Kurios!

So anders erziehen die Eltern ihre Kinder in anderen Ländern

In Finnland schlafen Babys im Karton, in Griechenland werden sie angespuckt, in Großbritannien ist Alkohol ab fünf erlaubt: Hallelujah! Was für uns befremdlich klingt, ist in anderen Ländern gang und gäbe. Was jeweils dahintersteckt und welche Umgangsweisen mit Kindern wir uns aus anderen Ländern abgucken können.

Junge Frau mit Baby auf dem Arm.© Pexels/Halem Mumtaz
Andere Länder, andere Sitten. Über manche Erziehungstricks mögen wir uns wundern. Und andere sich über uns?

Anderswo geht's anders zu, und oft stößt uns einfach das auf, was ungewohnt ist. Gerade im Hinblick auf Kinder tendieren wir leicht dazu, vorgefasste Meinungen zu vertreten und andere abzulehnen. Doch vielleicht sollten wir uns auch mal fragen, was andere Kulturen über uns denken, bevor wir vorschnell verurteilen ... Zugegeben, einige der folgenden Bräuche wirken auf uns ziemlich kurios.

Armenien: Baby wählt den Beruf

In Armenien wird ein Baby, wenn es seinen ersten Zahn bekommt, auf den Boden gesetzt und um es herum verschiedene Gegenstände gelegt, die einen Beruf symbolisieren sollen. Der Gegenstand, nach dem das Baby als Erstes greift, soll zeigen, welchen Beruf es später einmal erlernen wird. Ein Buch steht beispielsweise für eine wissenschaftliche Karriere, ein Hammer für eine handwerkliche. 

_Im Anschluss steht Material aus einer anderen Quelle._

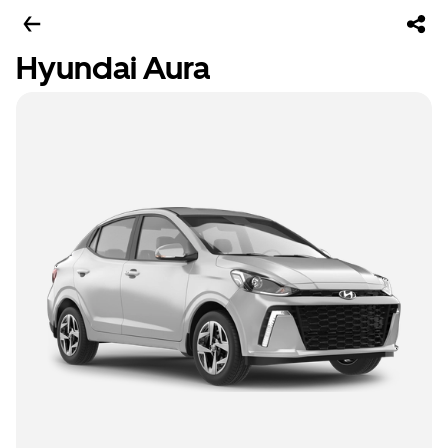
Hyundai Aura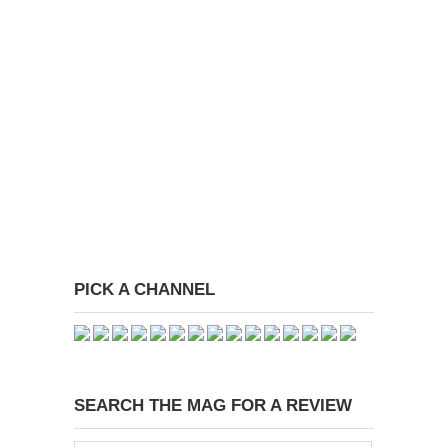
PICK A CHANNEL
SEARCH THE MAG FOR A REVIEW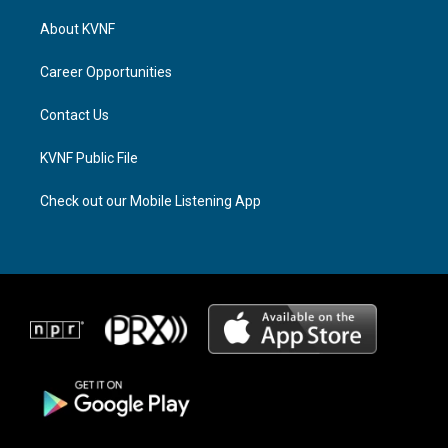
t
e
e
a
a
b
About KVNF
g
d
o
r
s
o
a
k
Career Opportunities
m
Contact Us
KVNF Public File
Check out our Mobile Listening App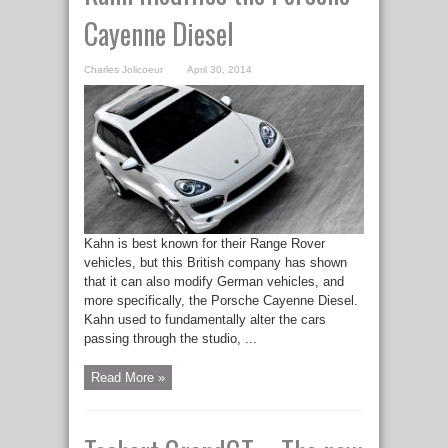
Cayenne Diesel
Charles Jolicoeur
April 30, 2014
Kahn is best known for their Range Rover
vehicles, but this British company has shown
that it can also modify German vehicles, and
more specifically, the Porsche Cayenne Diesel.
Kahn used to fundamentally alter the cars
passing through the studio, ...
Read More »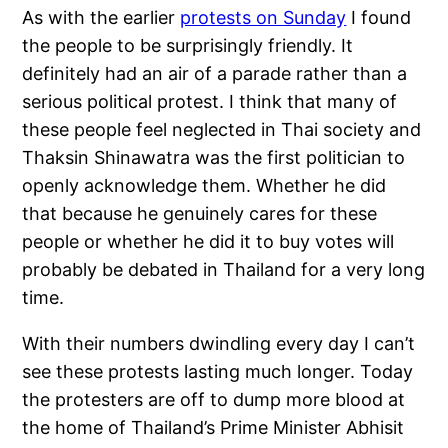
As with the earlier
protests on Sunday
I found
the people to be surprisingly friendly. It
definitely had an air of a parade rather than a
serious political protest. I think that many of
these people feel neglected in Thai society and
Thaksin Shinawatra was the first politician to
openly acknowledge them. Whether he did
that because he genuinely cares for these
people or whether he did it to buy votes will
probably be debated in Thailand for a very long
time.
With their numbers dwindling every day I can’t
see these protests lasting much longer. Today
the protesters are off to dump more blood at
the home of Thailand’s Prime Minister Abhisit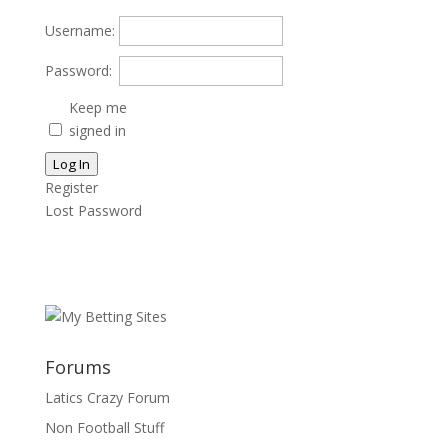
Username:
Password:
Keep me
signed in
Log In
Register
Lost Password
Forums
Latics Crazy Forum
Non Football Stuff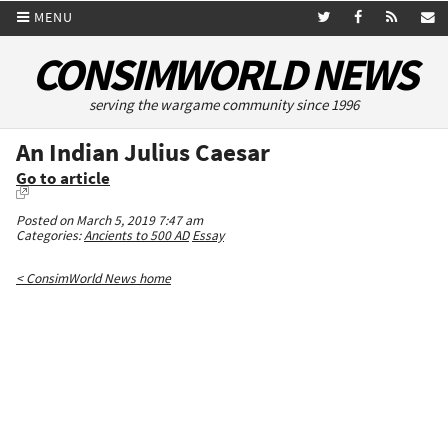
MENU
CONSIMWORLD NEWS
serving the wargame community since 1996
An Indian Julius Caesar
Go to article
Posted on March 5, 2019 7:47 am
Categories:
Ancients to 500 AD
Essay
< ConsimWorld News home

Dänemark: Babys schlafen draußen

Statt das Baby beim Einkaufen oder bei einem Cafébesuch mit reinzunehmen, wo es möglicherweise laut und stickig ist, lassen Eltern in nordischen Ländern wie Dänemark und Finnland das Baby auch gerne mal im Kinderwagen draußen schlafen. Frische Luft ist ja auch gut fürs Immunsystem. Dass den Kindern etwas zustoßen könnte, scheint dort zum Glück eher unwahrscheinlich zu sein – einige Eltern legen wohl immerhin ein Babyphon in den Kinderwagen. Zum Teil kann man wohl sogar ganze Kinderwagengruppen auf der Straße sehen. Mehr zum Draußenschlafen von Babys lest ihr im folgenden Artikel:

Finnland: Babys schlafen im Karton

Seit mehr als 80 Jahren ist es gang und gäbe, dass finnische Eltern nach der Geburt eines Kindes eine Babybox vom Staat geschenkt bekommen, mit allen möglichen nützlichen Utensilien, die man am Anfang für ein Kind so braucht. Das sind zum Beispiel Kleidungsstücke, Tücher, Windeln, Pflegeprodukte, Spielzeug und Bettwäsche. Doch auch eine kleine Matratze ist dabei, die genau in den Karton passt. Und so hat es sich eingebürgert, dass finnische Eltern aller Schichten ihre Babys in der Box schlafen lassen. Die Box hat inzwischen einen hohen emotionalen und symbolischen Wert, da sie für soziale Gleichberechtigung steht.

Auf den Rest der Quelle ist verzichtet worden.